Ance sollecita investimenti su infrastrutture strategiche
Costruzioni umbre – L’assemblea annuale di Ance Perugia, aderente a Confindustria Umbria, ha messo in evidenza un quadro complesso per il settore delle costruzioni regionali. Il presidente Giacomo Calzoni ha sottolineato come l’Umbria viva una fase di equilibrio fragile, con rischi crescenti che minacciano stabilità e occupazione. Nonostante ciò, il comparto edilizio resta un pilastro dell’economia locale, capace di incidere in maniera significativa sullo sviluppo e sul benessere dei cittadini.

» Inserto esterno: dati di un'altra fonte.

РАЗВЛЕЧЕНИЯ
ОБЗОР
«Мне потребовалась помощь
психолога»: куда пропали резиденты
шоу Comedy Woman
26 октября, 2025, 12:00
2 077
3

La categoria non indica soluzioni politiche, ma – come scrive Silvia Angelici su La Nazione – propone una direzione chiara: ripartire dalle grandi opere infrastrutturali. Calzoni ha ribadito la necessità di una strategia condivisa tra pubblico e privato, capace di mettere a sistema le politiche esistenti e di attrarre nuovi investimenti. Ance si dichiara pronta a svolgere un ruolo tecnico e operativo, offrendo dati, analisi e strumenti di monitoraggio per individuare soluzioni concrete.

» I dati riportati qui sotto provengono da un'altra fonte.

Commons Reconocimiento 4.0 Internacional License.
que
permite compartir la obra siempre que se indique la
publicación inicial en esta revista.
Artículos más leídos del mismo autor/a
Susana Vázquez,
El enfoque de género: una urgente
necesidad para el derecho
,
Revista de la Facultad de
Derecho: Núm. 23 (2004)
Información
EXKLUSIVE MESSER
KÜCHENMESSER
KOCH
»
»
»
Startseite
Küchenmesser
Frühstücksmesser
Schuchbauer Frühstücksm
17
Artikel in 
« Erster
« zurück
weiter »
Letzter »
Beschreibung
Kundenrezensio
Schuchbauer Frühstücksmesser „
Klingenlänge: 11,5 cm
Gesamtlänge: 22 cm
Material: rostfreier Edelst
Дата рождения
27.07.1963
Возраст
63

Il convegno, dal titolo “Guardiamo al futuro: la consapevolezza – Oltre il Pnrr: criticità, sfide e opportunità”, ha posto l’accento sulle opere strategiche: completamento del Quadrilatero Umbria–Marche, Nodo stradale di Perugia, Superstrada E78 “Due Mari”, direttrice ferroviaria Orte–Falconara e collegamento con la rete di Alta Velocità. Secondo il rapporto curato da Alfredo Martini, il settore ha inciso sul Pil umbro negli ultimi tre anni con un contributo del 12,5%, superiore a quello del turismo (11%). Tuttavia, il 2025 segna un cambio di ciclo: gli investimenti in costruzioni sono in calo, con un -4,9% nel 2024 e una stima di -7,7% nel 2025, accompagnati da riduzione delle ore lavorate e rallentamento dell’occupazione.

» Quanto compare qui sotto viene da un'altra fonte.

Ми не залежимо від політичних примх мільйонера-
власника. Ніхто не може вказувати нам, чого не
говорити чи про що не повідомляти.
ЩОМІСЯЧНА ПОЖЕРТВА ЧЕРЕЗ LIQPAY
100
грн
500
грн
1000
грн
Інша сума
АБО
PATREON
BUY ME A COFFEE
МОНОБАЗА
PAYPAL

Durante l’assemblea sono stati consegnati i riconoscimenti per la fedeltà associativa: premiate le imprese Edilsystem srl di Perugia, Moretti Aldo srl di Foligno, Regni & Caponi srl di Perugia. Nozze d’oro per Tecnostrade srl di Perugia, con la targa ritirata da Francesco, Letizia e Lorenzo Caporali. Un segnale di continuità che testimonia la resilienza delle aziende umbre in un contesto difficile, ma ancora ricco di opportunità se sostenuto da investimenti mirati.